While DSPs bear the brunt of the AI music flood, distributors may be increasingly key enforcers of AI content policies upon the tracks they accept and deliver, as they’re upstream of streaming platforms.
Among the three biggest distributors, AI content policies also differ. UMG-owned CD Baby refuses both fully and partially AI-generated tracks. Believe’s TuneCore rejects fully or partially AI-generated tracks specifically from AI music services supported by models trained on unlicensed content. DistroKid accepts AI-generated music, though with limitations including that uploaders must own 100% of the rights to distribute the content.
Yet for DSPs and distributors to manage AI content more equally across platforms, the broader music industry — music companies across the value chain as well as artists and songwriters — needs to come together to develop common standards on three fundamental questions:
- What is AI content? Defining AI music content is complicated by the spectrum of possible AI use in music production, ranging from full AI song generation from a text prompt to partially generated tracks that contain one or multiple different AI-generated elements, such as lyrics, vocals, instrumentation or a sample.
Much of the industry expects generative AI to be used as a creative tool in music production, meaning authentic artists may also engage in some AI use, further complicating the question of what kind or degree of AI use should be considered acceptable. - How is AI content identified? The industry has yet to adopt a standard approach to detecting AI content. Between two available methods — AI detection and metadata disclosure — neither is perfect. Detection systems aren’t 100% accurate, and self-disclosure is only as reliable as those providing the information, their knowledge of how a track was produced and their willingness to share when disclosure is optional.

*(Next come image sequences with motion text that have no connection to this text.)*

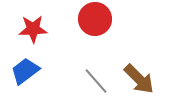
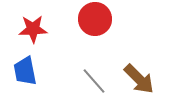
blue trapezoid: rotated 64 degrees counterclockwise
gray line: moved 2 px left
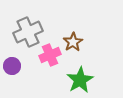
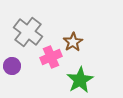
gray cross: rotated 28 degrees counterclockwise
pink cross: moved 1 px right, 2 px down
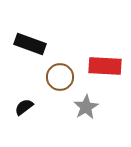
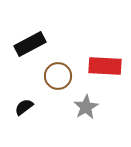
black rectangle: rotated 48 degrees counterclockwise
brown circle: moved 2 px left, 1 px up
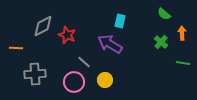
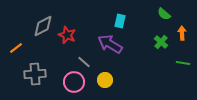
orange line: rotated 40 degrees counterclockwise
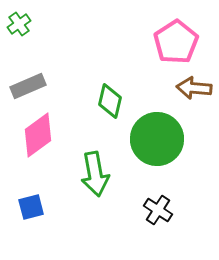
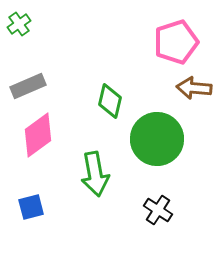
pink pentagon: rotated 15 degrees clockwise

Both methods could be used in conjunction to increase overall effectiveness, such as by requiring disclosure from content providers and using detection systems to help verify that metadata is accurate and complete. Though its use is optional on its own platform, Spotify is leading the development of a DDEX metadata standard for AI disclosure intended for industrywide adoption toward unifying information across platforms. - Should AI content earn equal royalties? AI tracks currently receive streaming royalties equal to human-made or traditionally produced tracks on DSPs because most DSPs, including Spotify, YouTube Music and Apple Music, distribute royalties on a pro rata basis.
As AI tracks grow on DSPs, some have proposed creating separate royalty pools or tiered streaming royalties, with lower rates paid to AI track streams. Some have further advocated DSPs switching to an alternative “user-based” or “artist-centric” (rather than pro rata) royalty model that would pay based on the artists a fan streams, which it is believed would favor legitimate artists and tracks. Alternatives would require wider industry agreement before being implemented on platforms.